Театральная студия была не первым моим «кружком по интересам». До этого я дважды начинал ходить в художественную школу и дважды ее бросал – на первых же занятиях. Рисовать кубы, конусы и гипсовые головы было для меня невыносимо.
Пока я постигал наследие Станиславского, а Слава продолжал писать письма и отправлять посылки в детский дом, у Льва обнаружилась сестра. То есть не она внезапно обнаружилась, а я о ней внезапно узнал, когда она пригласила нас к себе на свадьбу и венчание.
Я вообще заметил, что между братьями и сестрами отношения всегда особые. Например, моя бабушка не знала, что Слава – гей, но мама знала и поддерживала его. А если бы узнала бабушка, то жуть что началось бы. Братья и сестры склонны понимать друг друга и принимать, а родители детей – наоборот. Сестра Льва тоже его принимала и понимала. И мне было завидно: будь у меня брат или сестра, я бы тоже что-нибудь ему рассказал. Какой-нибудь страшный секрет. У меня, правда, такого не было. Но я бы специально его придумал, чтобы им поделиться.
В общем, что я узнал. Венчание – это круче свадьбы. Бабушка сказала, что это клятва в любви перед Богом, которую он услышит на небе, но теперь я не был уверен, что все действительно так, ведь, по словам Льва, об этом никто точно не знает, а Лев всегда казался мне умнее всех. Причин сомневаться в его знаниях у меня не было, а вот причины сомневаться в знаниях бабушки были: она один раз сказала, что шесть умножить на четыре – это тридцать два, а я поверил.
Итак, сестра Льва пригласила нас всех на свое венчание, и меня со Славой тоже. Слава сказал, что очень мило с ее стороны рискнуть позвать в церковь двух геев. Но я не понял: почему рискнуть и чем?
Сестру Льва зовут Пелагея. Пелагея – это еще страннее, чем Лев. У их родителей наверняка где-то дома лежит сборник самых редких и неудобных в использовании имен. Ну как можно обратиться так к человеку? Неужели возможно подойти к ней и сказать: «Пелагея, как дела?» Да это даже звучит странно. А будущий муж вынужден каждый день ее так называть. Хотя, может, он зовет ее зайкой или типа того. В романтических фильмах вместо имен часто используют названия животных, и после Пелагеи я наконец-то понял зачем.
Пелагея живет в Санкт-Петербурге – там же, где и мама Льва. Так что мне предстоял первый полет на самолете!

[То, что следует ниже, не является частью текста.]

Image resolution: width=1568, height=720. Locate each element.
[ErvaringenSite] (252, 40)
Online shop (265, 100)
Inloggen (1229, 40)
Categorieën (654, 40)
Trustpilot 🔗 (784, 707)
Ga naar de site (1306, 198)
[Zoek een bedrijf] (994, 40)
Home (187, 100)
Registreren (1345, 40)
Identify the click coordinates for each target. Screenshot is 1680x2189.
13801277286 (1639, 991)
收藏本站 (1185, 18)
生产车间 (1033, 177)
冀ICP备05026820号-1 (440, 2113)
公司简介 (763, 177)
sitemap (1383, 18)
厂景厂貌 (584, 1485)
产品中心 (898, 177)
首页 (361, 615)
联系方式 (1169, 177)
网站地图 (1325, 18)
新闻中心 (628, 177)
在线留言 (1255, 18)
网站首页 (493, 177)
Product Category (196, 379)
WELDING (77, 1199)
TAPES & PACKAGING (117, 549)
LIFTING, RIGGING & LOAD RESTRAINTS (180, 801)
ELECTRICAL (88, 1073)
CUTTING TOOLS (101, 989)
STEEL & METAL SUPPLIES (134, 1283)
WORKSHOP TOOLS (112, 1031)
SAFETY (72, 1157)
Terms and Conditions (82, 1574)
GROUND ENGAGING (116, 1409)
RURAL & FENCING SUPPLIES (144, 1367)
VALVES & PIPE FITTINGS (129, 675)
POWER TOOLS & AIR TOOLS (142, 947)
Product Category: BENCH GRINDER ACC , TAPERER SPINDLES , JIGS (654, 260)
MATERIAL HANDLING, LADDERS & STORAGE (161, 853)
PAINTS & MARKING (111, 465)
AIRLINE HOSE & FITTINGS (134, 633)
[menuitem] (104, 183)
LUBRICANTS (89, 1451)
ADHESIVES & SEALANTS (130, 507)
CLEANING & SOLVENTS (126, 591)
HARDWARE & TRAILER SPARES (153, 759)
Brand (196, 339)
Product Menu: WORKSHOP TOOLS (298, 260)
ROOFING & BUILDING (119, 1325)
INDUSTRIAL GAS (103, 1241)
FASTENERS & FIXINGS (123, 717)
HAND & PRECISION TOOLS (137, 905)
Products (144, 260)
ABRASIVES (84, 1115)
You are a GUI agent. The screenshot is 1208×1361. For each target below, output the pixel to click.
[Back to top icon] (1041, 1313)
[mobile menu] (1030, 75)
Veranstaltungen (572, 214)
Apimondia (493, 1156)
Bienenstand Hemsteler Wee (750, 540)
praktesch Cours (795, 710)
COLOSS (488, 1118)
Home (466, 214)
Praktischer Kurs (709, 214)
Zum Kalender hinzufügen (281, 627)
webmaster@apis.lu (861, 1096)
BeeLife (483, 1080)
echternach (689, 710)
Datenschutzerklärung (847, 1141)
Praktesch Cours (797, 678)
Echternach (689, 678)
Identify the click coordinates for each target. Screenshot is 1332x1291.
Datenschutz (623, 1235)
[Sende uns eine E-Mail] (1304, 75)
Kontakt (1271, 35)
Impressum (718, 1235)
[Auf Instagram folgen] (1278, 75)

Скажу сразу: мне не понравилось, особенно взлет. Уши закладывает, тошнит, голова болит, где-то плачет чей-то ребенок. А лететь пришлось часа четыре, так что я весь измучился. Сначала я сел возле окна, но потом каждые полчаса мне хотелось писать и приходилось переползать через родителей, чтобы пойти в туалет. В общем, после трех таких вылазок они посадили меня с краю, отчего мне стало скучнее еще в сто тысяч раз.
Зато мы попали в другой часовой пояс и оказались в том же самом часу, в каком вылетели из своего города, будто время остановилось.
Мы поселились в гостинице на Невском проспекте, и Слава со Львом восхищались, какие вокруг красивые дома, хотя мне казалось, что они просто страшенные. Большие, грозно нависающие, плотно прижатые друг к другу. Чуть позже я еще увидел дворы-колодцы, которые как будто специально сделаны для того, чтобы в них незаметно умереть.
Короче, с первых же минут Питер мне не понравился. Ситуацию усугубило и то, что до свадьбы оставалась пара дней и в свободное время Лев задумал сделать меня умнее, образованнее и культурнее. В рекордные сроки мы успели побывать в Эрмитаже, Петергофе, Царском Селе, музее Пушкина и еще в куче других мест, названия которых я просто не запомнил.
Слава – настоящий художник. Он умеет рассматривать картину целый час. Я умею только секунд тридцать, потом устаю. Моим любимым местом в каждом зале Эрмитажа был стул, предназначенный для тетеньки-смотрительницы. Он часто пустовал, потому что тетеньки ходили или стояли, поэтому первое, что я делал, – садился на него и всем своим видом намекал родителям, что сейчас умру от передозировки искусства. Правда, они плохо улавливали мои намеки.